Ponds get overlooked by those of us who like lakes. So as long as those who do fish them release their catch, fish populations remain stable and often are found to be abundant. No better place seems to exist for a young person to develop a value for fishing than small ponds of a few acres or so.
And no better place exists to start the open water season if you want to catch largemouths early, even before the ice melts on Lake Hopatcong. Pond ice melts first. Since ponds are usually much shallower than lakes, they warm faster too. If a pond is shallow enough, an early March afternoon warm enough, bass may be caught on surface plugs while ice fishermen get the last flags of the season on Hopatcong. I know of ice fishermen who did this on an 80 degree March day.
This winter we may have little ice fishing at all. But ponds also freeze first. First ice is best ice, the "black" ice before any snow falls on it. Sometimes this clear ice is available only for a short window of time, only on small ponds.
General Approaches
Most of New Jersey's ponds are impoundments ranging from about an acre to 20 acres or more. Usually you can fish the bank all the way around, and bass will typically frequent shallow water during the warm water seasons.
The "once over" is the term of description the fishing mentor I knew during my teens used to describe the simple method of walking the bank and casting shallows usually parallel to the bank ahead. You progress as you cast ahead of where you casted last, covering all the shallows.
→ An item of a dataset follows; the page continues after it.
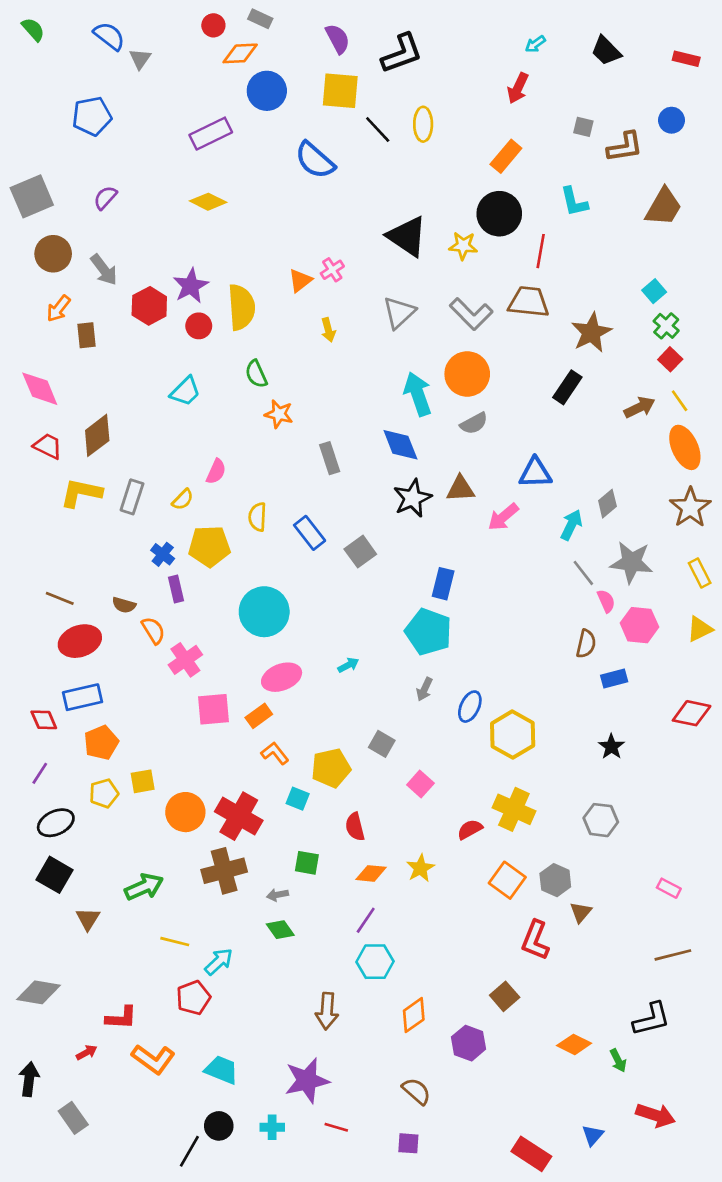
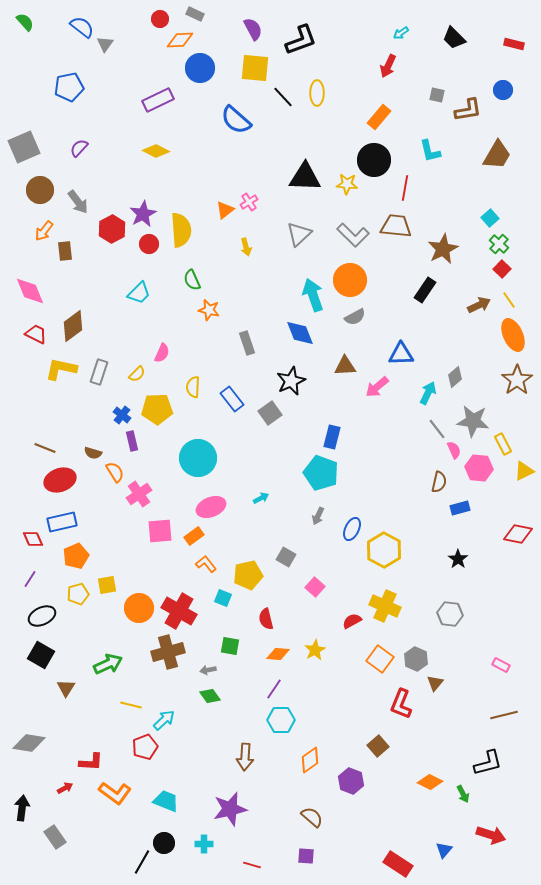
black triangle: (407, 236) -> (305, 177), turned -32
black star: (412, 498) -> (291, 381), moved
yellow rectangle: (700, 573) -> (503, 444), moved
red line: (336, 1127) -> (252, 865), moved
Good lures for this approach include spinnerbaits, jerk baits, topwater plugs, Senkos, and other plastic worms.
Fishing a pond can be as subtle as you make it, although bass are selective to some degree themselves. If you want to catch a lot of them and raise the odds of hooking a lunker when they feed aggressively as a front approaches and barometer falls, don't waste time fishing plastic worms. That's too slow. Retrieve a spinnerbait at a good clip, and first try buzzing it at the surface, or try a buzzbait first.
You can impose limitations on yourself as to how you wish to catch a bass. If the pond has 10 foot depths, you might try to catch any bass only in those depths. I knew of an elderly man who fished only Senkos at Sunrise Lake (actually a three acre pond). But he knew how to fish them and caught 17 bass at 20 inches and slightly better in a single year. I have no doubt he caught every 20 inch bass in the pond, which probably numbered fewer than half a dozen. But a five pound bass is usually no sucker. So to catch it half a dozen times inside a year took skill.
A very few people approach ponds as a place to exercise their skills with certain methods they are trying to perfect. They mess around with topwater plugs, for example, just to see if they spontaneously discover something they can replicate on a tough lake.
But a pond is never a bathtub, and even a bathtub with a bass in it--would still have a bass in it, a living being with changeable sensitivities. In our teens my friends and I took our pond fishing seriously, and I still reflect on this with great respect.